Harold Granville Smith died suddenly at Leeds University on 13th November 1958, at the age of 49.
Mr. Smith was born in Yorkshire and attended West Leeds High School between 1918 and 1927, and went on to take a course in mining engineering at the University of Leeds, graduating in 1930 with the degree of B.Sc. He then gained practical mining experience working at Beckermet Mining Co., Ltd., in West Cumberland. In 1933, Mr. Smith joined Messrs. Childe and Rowland, civil and mining engineers of Wakefield, and as assistant surveyor did colliery surveying and valuation in West Yorkshire for a year.
Mr. Smith left England in 1934 on his appointment as surveyor for Mawchi Mines, Ltd., Burma, Southern Shan States, and was shortly afterwards promoted to the position of chief surveyor. In 1937 he was made shift boss and in 1940 assistant mine captain, and remained at the tin and Wolfram mines until the Japanese occupation, when he led a large party of civilians and members of the Chinese 6th Army from Burma to India on foot.
He joined the Geological Survey of India in 1943, and for the first two years worked as assistant mining engineer, and later mining engineer in charge of underground development and prospecting at Zwar lead-zinc mine, Mewar State. From 1944 to 1945 he was the engineer responsible for the introduction and maintenance of ‘lease-lend’ mining machinery in an area of the Bihar (India) mica belt, and reported on mica, beryl, talc, tantalite and columbite deposits for the Government of India also doing general consulting work on behalf of the Government.
He returned to England in 1945 and joined the staff of the Mining Department of the University of Leeds as senior lecturer in metal mining and mineral dressing and held this appointment at the time of his death. Mr. Smith did much work at the University in building up the postgraduate and research school of Mineral Dressing and Coal Preparation.
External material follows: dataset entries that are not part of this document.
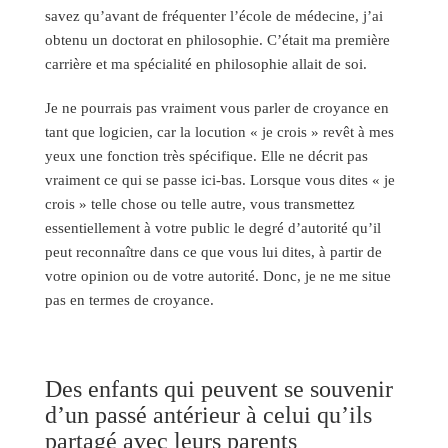
savez qu’avant de fréquenter l’école de médecine, j’ai
obtenu un doctorat en philosophie. C’était ma première
carrière et ma spécialité en philosophie allait de soi.
Je ne pourrais pas vraiment vous parler de croyance en
tant que logicien, car la locution « je crois » revêt à mes
yeux une fonction très spécifique. Elle ne décrit pas
vraiment ce qui se passe ici-bas. Lorsque vous dites « je
crois » telle chose ou telle autre, vous transmettez
essentiellement à votre public le degré d’autorité qu’il
peut reconnaître dans ce que vous lui dites, à partir de
votre opinion ou de votre autorité. Donc, je ne me situe
pas en termes de croyance.
Des enfants qui peuvent se souvenir
d’un passé antérieur à celui qu’ils
partagé avec leurs parents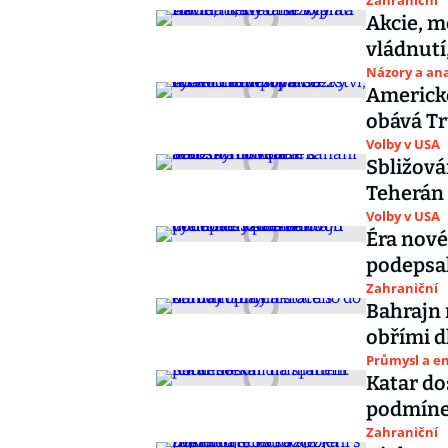
Zahraniční
Akcie, m
vládnutí,
Názory a ana
Americké
obává Tr
Volby v USA
Sbližová
Teherán 
Volby v USA
Éra nové
podepsa
Zahraniční
Bahrajn 
obřími d
Průmysl a e
Katar do
podmín
Zahraniční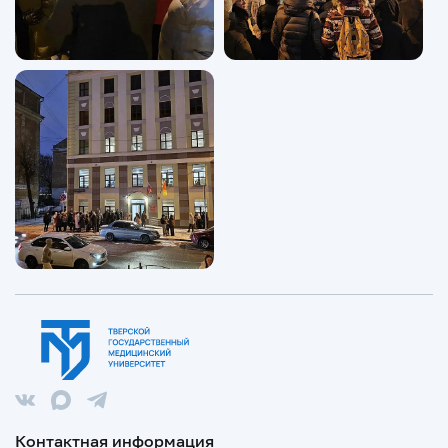
Контактная информация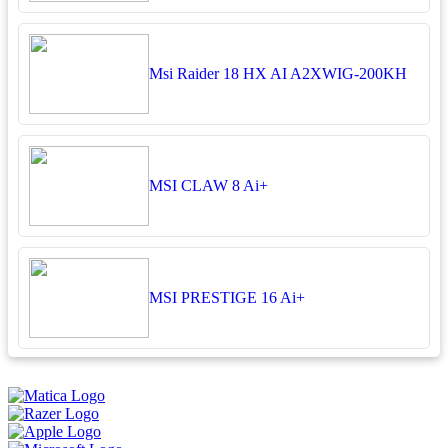
Msi Raider 18 HX AI A2XWIG-200KH
MSI CLAW 8 Ai+
MSI PRESTIGE 16 Ai+
អ្នកតាខូចចិត្ត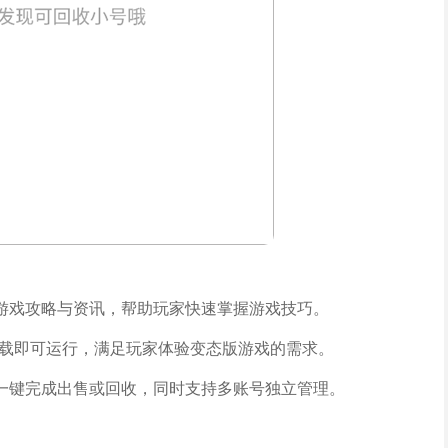
游戏攻略与资讯，帮助玩家快速掌握游戏技巧。
加载即可运行，满足玩家体验变态版游戏的需求。
一键完成出售或回收，同时支持多账号独立管理。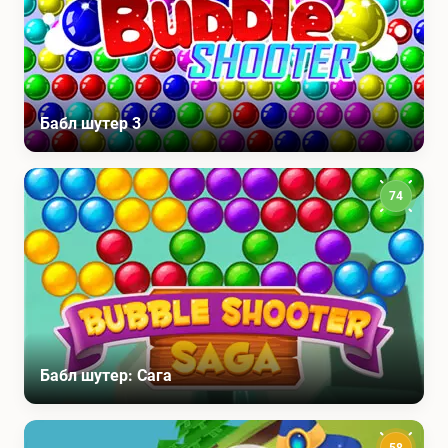
Бабл шутер 3
74
Бабл шутер: Сага
58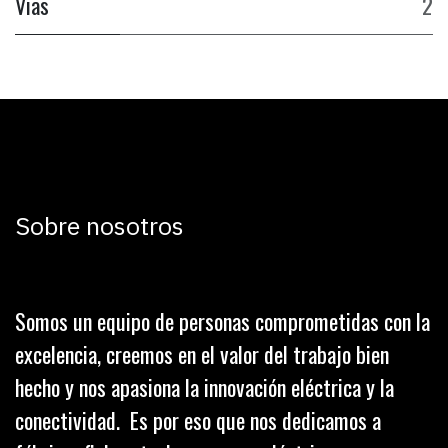
Vias
2
Sobre nosotros
Somos un equipo de personas comprometidas con la
excelencia, creemos en el valor del trabajo bien
hecho y nos apasiona la innovación eléctrica y la
conectividad. Es por eso que nos dedicamos a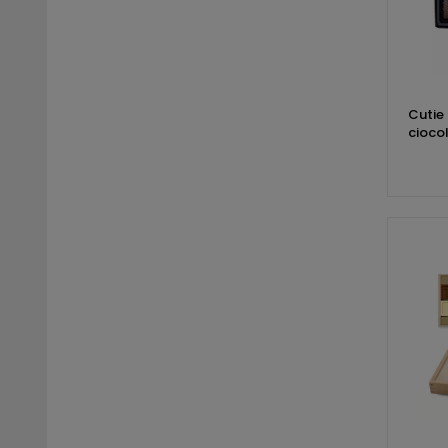
Cutie 
ciocol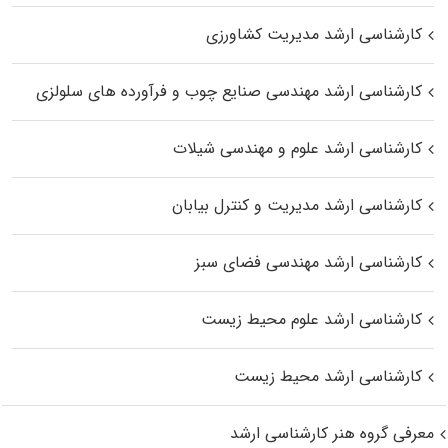
کارشناسی ارشد مدیریت کشاورزی
کارشناسی ارشد مهندسی صنایع چوب و فرآورده‌ های سلولزی
کارشناسی ارشد علوم و مهندسی شیلات
کارشناسی ارشد مدیریت و کنترل بیابان
کارشناسی ارشد مهندسی فضای سبز
کارشناسی ارشد علوم محیط‌ زیست
کارشناسی ارشد محیط زیست
معرفی گروه هنر کارشناسی ارشد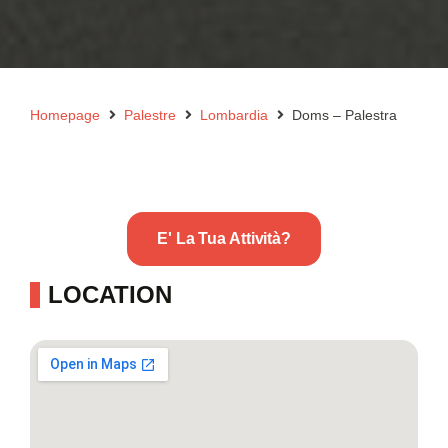
Homepage
Palestre
Lombardia
Doms – Palestra
E' La Tua Attività?
LOCATION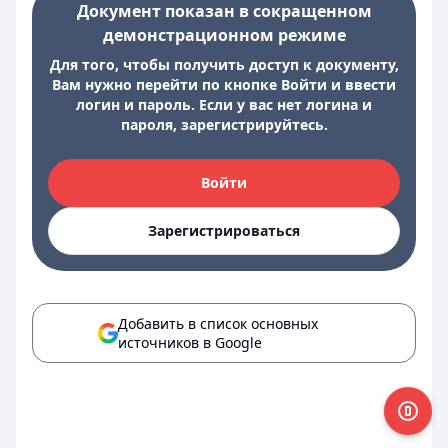
Документ показан в сокращенном
демонстрационном режиме
Для того, чтобы получить доступ к документу,
Вам нужно перейти по кнопке Войти и ввести
логин и пароль. Если у вас нет логина и
пароля, зарегистрируйтесь.
Войти
Зарегистрироваться
Добавить в список основных
источников в Google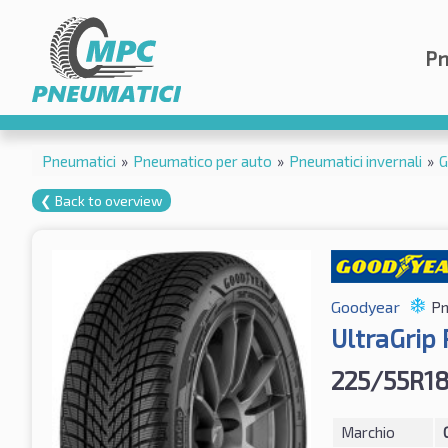
Pn
Pneumatici
»
Pneumatico per auto
»
Pneumatici invernali
»
G
❮ Back to overview
Goodyear
Pn
UltraGrip
225/55R18
Marchio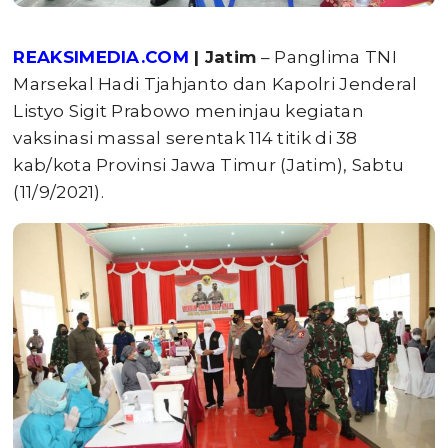
REAKSIMEDIA.COM
| Jatim
– Panglima TNI
Marsekal Hadi Tjahjanto dan Kapolri Jenderal
Listyo Sigit Prabowo meninjau kegiatan
vaksinasi massal serentak 114 titik di 38
kab/kota Provinsi Jawa Timur (Jatim), Sabtu
(11/9/2021).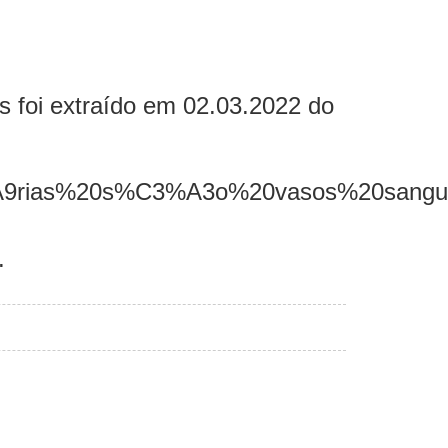
as foi extraído em 02.03.2022 do
Art%C3%A9rias%20s%C3%A3o%20vasos%20s
.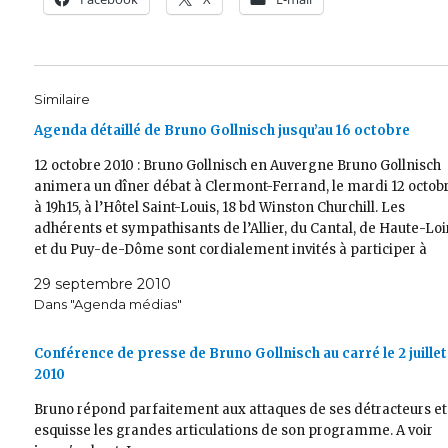
Similaire
Agenda détaillé de Bruno Gollnisch jusqu’au 16 octobre
12 octobre 2010 : Bruno Gollnisch en Auvergne Bruno Gollnisch
animera un dîner débat à Clermont-Ferrand, le mardi 12 octob
à 19h15, à l’Hôtel Saint-Louis, 18 bd Winston Churchill. Les
adhérents et sympathisants de l’Allier, du Cantal, de Haute-Loi
et du Puy-de-Dôme sont cordialement invités à participer à
cette manifestation.…
29 septembre 2010
Dans "Agenda médias"
Conférence de presse de Bruno Gollnisch au carré le 2 juillet
2010
Bruno répond parfaitement aux attaques de ses détracteurs et
esquisse les grandes articulations de son programme. A voir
In 1954 Mr. Smith was awarded an I.M.M. Travelling Fellowship under a Nuffield Foundation scheme, and visited mines and plants in Scandinavia.
Several articles were contributed by Mr. Smith to the technical press, both in the United Kingdom and abroad, and he was co-author of a paper presented at the 1957 International Mineral Dressing Congress.
Mr. Smith was elected to Studentship of the Institution in 1928, he was transferred to Associate Membership in 1936, and to Membership in 1950. He was a member of the Institution of Mining Engineers, and also of the Royal Institution of Chartered Surveyors.